> What the exercise asks
Look through the data for the string "checkout". Copy every line where it is found.

[Structured page parsing data]
--- --- ---

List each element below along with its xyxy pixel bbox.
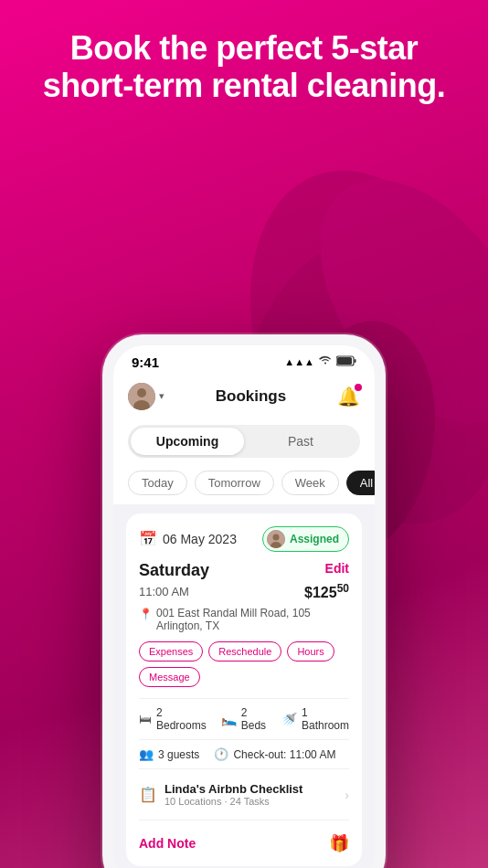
booking-price: $12550 <box>304 582 349 601</box>
svg-point-12 <box>272 534 279 540</box>
price-main: $125 <box>304 585 337 600</box>
location-icon: 📍 <box>139 608 153 620</box>
action-pills: Expenses Reschedule Hours Message <box>139 641 349 687</box>
wifi-icon <box>319 355 332 368</box>
divider-2 <box>139 739 349 740</box>
tab-past[interactable]: Past <box>244 428 357 455</box>
header-left[interactable]: ▾ <box>128 383 164 410</box>
clock-icon: 🕐 <box>214 747 228 761</box>
booking-date: 06 May 2023 <box>163 532 237 546</box>
guests-item: 👥 3 guests <box>139 747 199 761</box>
bedrooms-item: 🛏 2 Bedrooms <box>139 706 207 732</box>
divider-3 <box>139 768 349 769</box>
svg-rect-6 <box>337 357 352 365</box>
svg-point-9 <box>137 388 146 397</box>
bathrooms-item: 🚿 1 Bathroom <box>281 706 349 732</box>
app-header: ▾ Bookings 🔔 <box>113 376 375 419</box>
assigned-label: Assigned <box>290 533 339 545</box>
booking-address: 📍 001 East Randal Mill Road, 105 Arlingt… <box>139 607 349 632</box>
add-note-label[interactable]: Add Note <box>139 836 196 851</box>
checkout-label: Check-out: 11:00 AM <box>233 748 335 761</box>
signal-icon: ▲▲▲ <box>284 356 314 367</box>
booking-day: Saturday <box>139 561 209 580</box>
filter-bar: Today Tomorrow Week All <box>113 467 375 504</box>
edit-button[interactable]: Edit <box>325 561 349 576</box>
phone-screen: 9:41 ▲▲▲ ▾ <box>113 345 375 868</box>
checklist-sub: 10 Locations · 24 Tasks <box>164 796 302 807</box>
phone-frame: 9:41 ▲▲▲ ▾ <box>102 334 386 868</box>
status-bar: 9:41 ▲▲▲ <box>113 345 375 376</box>
filter-today[interactable]: Today <box>128 471 187 495</box>
bedroom-icon: 🛏 <box>139 712 152 726</box>
filter-week[interactable]: Week <box>281 471 339 495</box>
assigned-avatar <box>267 530 285 548</box>
add-note-row[interactable]: Add Note 🎁 <box>139 828 349 853</box>
battery-icon <box>336 355 356 369</box>
beds-item: 🛌 2 Beds <box>221 706 267 732</box>
action-expenses[interactable]: Expenses <box>139 641 203 662</box>
svg-rect-7 <box>355 359 356 363</box>
checklist-title: Linda's Airbnb Checklist <box>164 782 302 796</box>
guests-label: 3 guests <box>158 748 199 761</box>
header-title: Bookings <box>216 387 286 406</box>
booking-title-row: Saturday Edit <box>139 561 349 580</box>
action-message[interactable]: Message <box>139 667 200 687</box>
tab-toggle: Upcoming Past <box>128 425 360 458</box>
calendar-icon: 📅 <box>139 530 157 547</box>
status-time: 9:41 <box>132 355 159 370</box>
avatar[interactable] <box>128 383 155 410</box>
card-header: 📅 06 May 2023 Assigned <box>139 526 349 552</box>
booking-card: 📅 06 May 2023 Assigned Saturday <box>126 513 362 866</box>
booking-time-price: 11:00 AM $12550 <box>139 582 349 601</box>
divider-1 <box>139 698 349 699</box>
bedrooms-label: 2 Bedrooms <box>156 706 207 732</box>
checkout-item: 🕐 Check-out: 11:00 AM <box>214 747 335 761</box>
phone-mockup: 9:41 ▲▲▲ ▾ <box>102 334 386 868</box>
notification-dot <box>355 384 362 391</box>
action-reschedule[interactable]: Reschedule <box>208 641 281 662</box>
booking-time: 11:00 AM <box>139 585 189 598</box>
checklist-info: Linda's Airbnb Checklist 10 Locations · … <box>164 782 302 807</box>
hero-section: Book the perfect 5-star short-term renta… <box>0 29 488 105</box>
price-cents: 50 <box>337 582 349 595</box>
divider-4 <box>139 820 349 820</box>
bathrooms-label: 1 Bathroom <box>302 706 349 732</box>
tabs-container: Upcoming Past <box>113 419 375 467</box>
tab-upcoming[interactable]: Upcoming <box>131 428 244 455</box>
guests-icon: 👥 <box>139 747 154 761</box>
chevron-right-icon: › <box>345 788 349 802</box>
action-hours[interactable]: Hours <box>287 641 334 662</box>
hero-title: Book the perfect 5-star short-term renta… <box>37 29 451 105</box>
guest-checkout: 👥 3 guests 🕐 Check-out: 11:00 AM <box>139 747 349 761</box>
content-area: 📅 06 May 2023 Assigned Saturday <box>113 504 375 868</box>
assigned-badge: Assigned <box>262 526 349 552</box>
address-line1: 001 East Randal Mill Road, 105 <box>156 607 311 619</box>
address-text: 001 East Randal Mill Road, 105 Arlington… <box>156 607 311 632</box>
checklist-left: 📋 Linda's Airbnb Checklist 10 Locations … <box>139 782 302 807</box>
address-line2: Arlington, TX <box>156 619 311 632</box>
gift-icon: 🎁 <box>329 833 349 853</box>
property-details: 🛏 2 Bedrooms 🛌 2 Beds 🚿 1 Bathroom <box>139 706 349 732</box>
filter-all[interactable]: All <box>346 471 375 495</box>
date-badge: 📅 06 May 2023 <box>139 530 237 547</box>
checklist-row[interactable]: 📋 Linda's Airbnb Checklist 10 Locations … <box>139 777 349 812</box>
beds-icon: 🛌 <box>221 712 237 726</box>
beds-label: 2 Beds <box>241 706 267 732</box>
chevron-down-icon[interactable]: ▾ <box>159 390 164 402</box>
notification-button[interactable]: 🔔 <box>337 386 360 408</box>
bathroom-icon: 🚿 <box>281 712 297 726</box>
checklist-icon: 📋 <box>139 786 157 803</box>
status-icons: ▲▲▲ <box>284 355 356 369</box>
filter-tomorrow[interactable]: Tomorrow <box>195 471 274 495</box>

--- --- ---

> Solved problem
checkout-label: Check-out: 11:00 AM <box>233 748 335 761</box>
checkout-item: 🕐 Check-out: 11:00 AM <box>214 747 335 761</box>
guest-checkout: 👥 3 guests 🕐 Check-out: 11:00 AM <box>139 747 349 761</box>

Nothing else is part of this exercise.